Night, day twenty-four, fresh from Tribal Council. As the Yownooks return to camp, of course they swarm around Gary to ask him where he found Wally and whether he had Wally in his pants all along. The answer, folks, is that he found it inside a tree and he found it earlier today, before they head over to Tribal Council. For some reason, this leads Jamie to tell the camera that Gary is a sneaky fellow. Why, because Gary found Wally? That doesn't make him sneaky (other things about him do, though), that makes him wily. Okay, his reasoning becomes clear when he starts telling Cindy, Stephenie, Rafe, and Judd that Gary deliberately voted for Cindy to... um, confuse matters? Throw people off his track? Since everyone seems to know that Gary voted for Cindy, I don't think anyone is confused. Cindy tries to tell Jim that she really doesn't care that she got a vote from Gary because it's not like she can do anything about that anyway. "It's one vote. Whoopee-doodle!" she tells him as she shrugs her shoulders. Cindy tells the camera that Jamie likes to start arguments with the people around him and when she obviously doesn't get angry at Gary for voting for her, Jamie starts getting angry at her. Maybe all poor Jamie wants is a good old-fashioned lynching where they all get to string Gary up a tree, who knows? Cindy and later Stephenie try to tell him that what Gary did does not affect their gameplan and really, what he did didn't matter the least, but Jamie keeps telling them that it does without really explaining why.
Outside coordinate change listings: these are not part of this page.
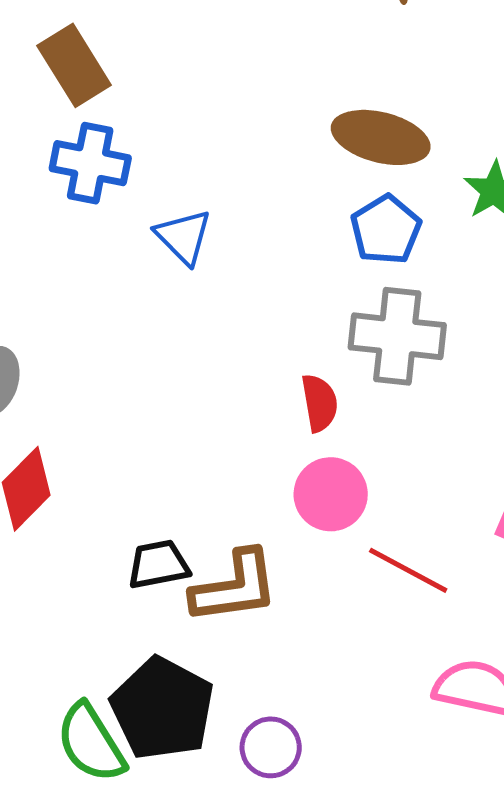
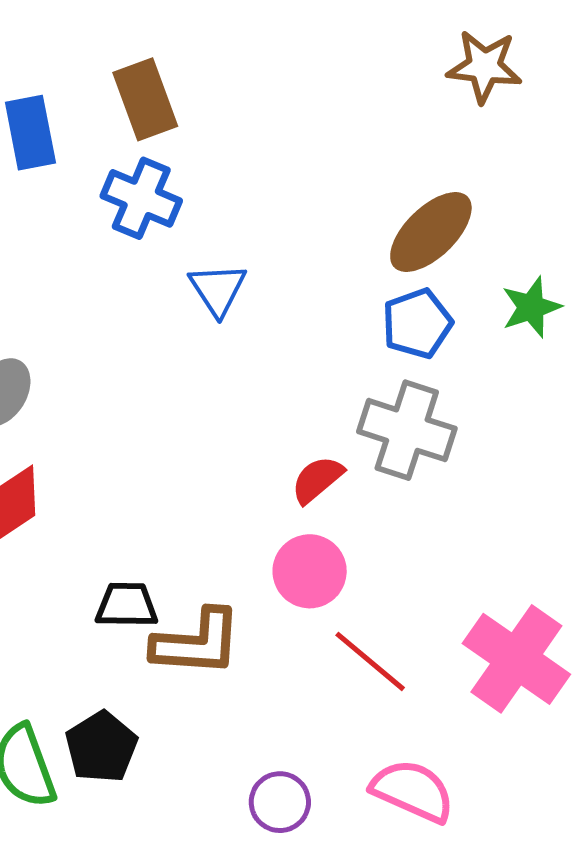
brown ellipse: (381, 137) -> (431, 232), turned -70
red semicircle: (320, 403) -> (317, 480), turned -132
black pentagon: (162, 709) -> (101, 747), size x0.7
purple circle: (271, 747) -> (280, 802), moved

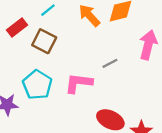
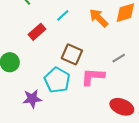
brown square: (44, 41) -> (72, 54), moved

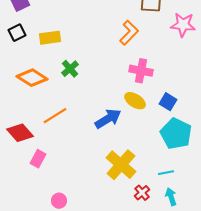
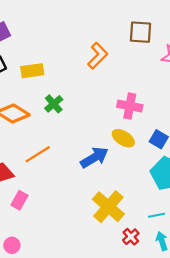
orange L-shape: (129, 33) -> (98, 56), moved
pink circle: (59, 201) -> (12, 245), moved

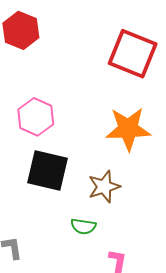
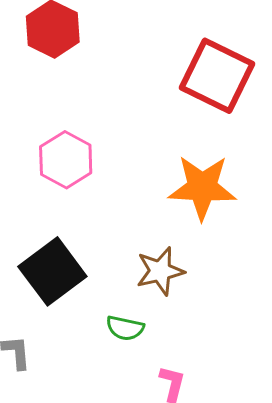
black square: (47, 171) -> (52, 271), moved, turned 36

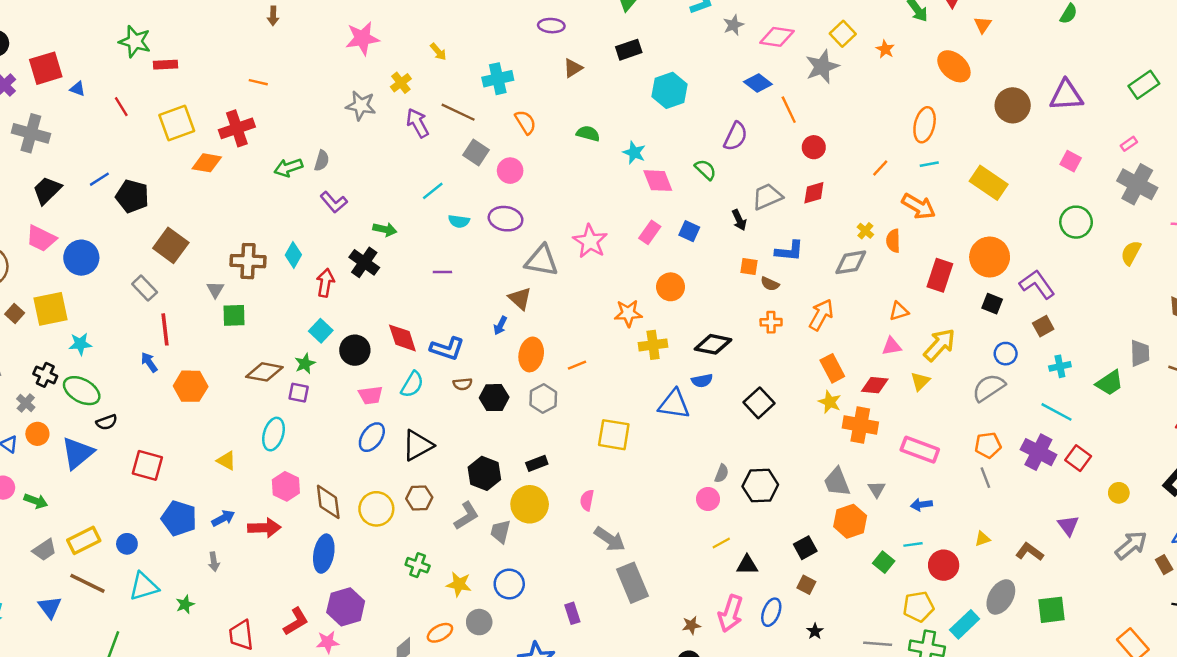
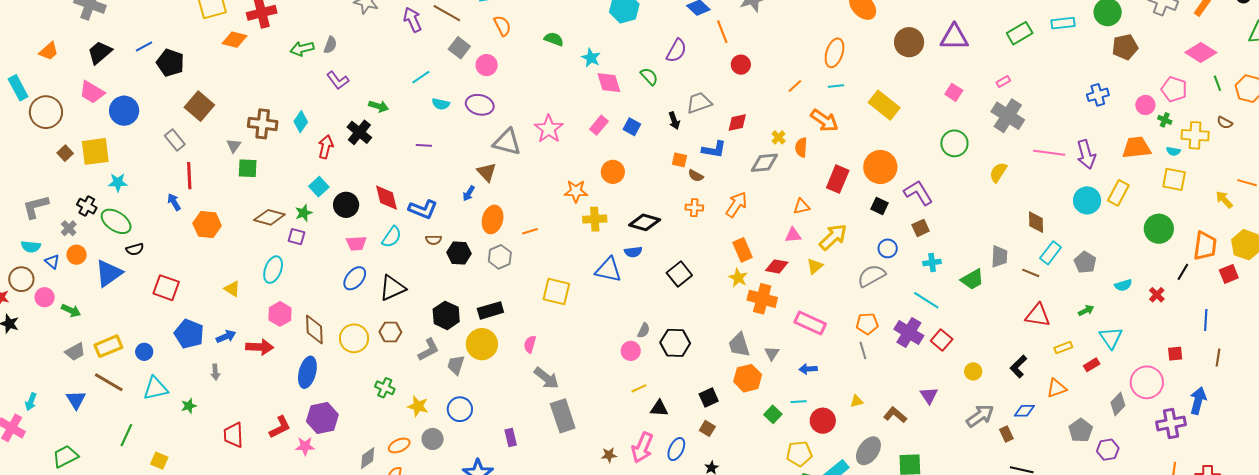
red diamond: (814, 193) -> (737, 122), moved
black rectangle: (537, 463) -> (490, 310), size x1.4

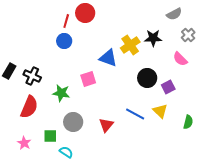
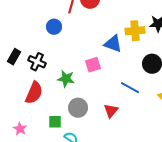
blue circle: (64, 41) -> (54, 27), moved
yellow cross: (130, 45) -> (135, 31), turned 30
blue line: (135, 114) -> (130, 88), moved
pink star: (24, 143) -> (20, 129), moved

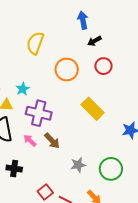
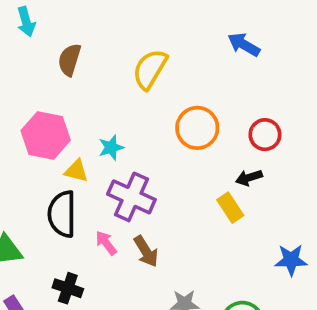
blue arrow: (83, 20) -> (244, 45), turned -60
black arrow: (94, 41) -> (249, 178), moved
yellow rectangle: (93, 109) -> (230, 208), size x0.7

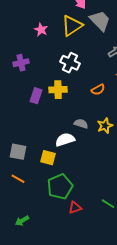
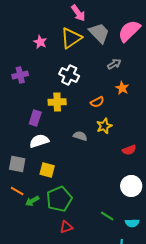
purple rectangle: (36, 96) -> (35, 118), moved
yellow star: (105, 126) -> (104, 126), moved
white semicircle: (65, 140) -> (39, 141), moved
red triangle: (75, 208) -> (66, 227), moved
green arrow: (22, 221) -> (32, 201), moved

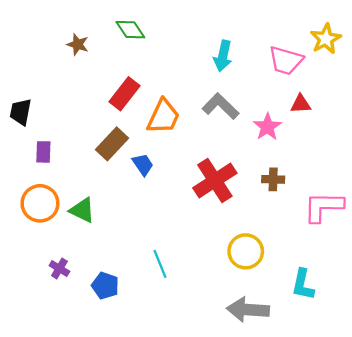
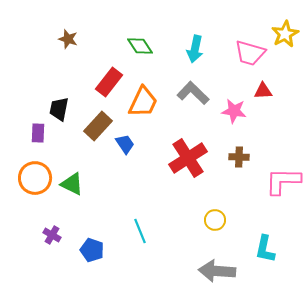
green diamond: (130, 30) -> (140, 46), moved
black trapezoid: (21, 112) -> (59, 109), moved
pink star: (267, 127) -> (234, 111), turned -30
yellow circle: (246, 251) -> (215, 220), size x0.7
And then Jamie goes off to confront Gary, much to Cindy's confusion. Jamie now tries to get Gary to admit that Gary is a liar because apparently two episodes ago Gary promised Jamie to vote out Brandon when Gary instead voted for Jamie. Unless there are some unshown footages of such a scene that they never showed on TV (which could be very likely given how they cram more important footages of people picking their noses at the expense of reels of unshown scenes of plotting and intrigue on this show), I don't remember Gary doing this in that episode. Whether he did or not, Gary is denying ever telling Jamie that he would vote out Brandon right now, which Jamie views as Gary's way of accusing him as a liar. In this confrontation, Gary is lying down and looking up at Jamie as if he doesn't give a damn what Jamie thinks while Jamie looks like he's about to start jumping up and down like a flea-infested chimpanzee. Judd comes between the two men to tell Jamie that Gary didn't call Jamie a liar and that Jamie should calm down. Jamie says that he and Gary are both calm, it's only that they are both "mad". Yes, mad. Gary, that evil man, calmly tells Jamie that he isn't mad. Oh ho, so only Jamie is the mad one! Judd tells Jamie to cram it because Jamie is losing this verbal battle with Gary very, very quickly and he's really coming off like a fool. Poor Jamie grits his teeth angrily and shuts up. Gary wins this round by remaining calm while quietly goading Jamie into foaming rabidly at the mouth. Bless him.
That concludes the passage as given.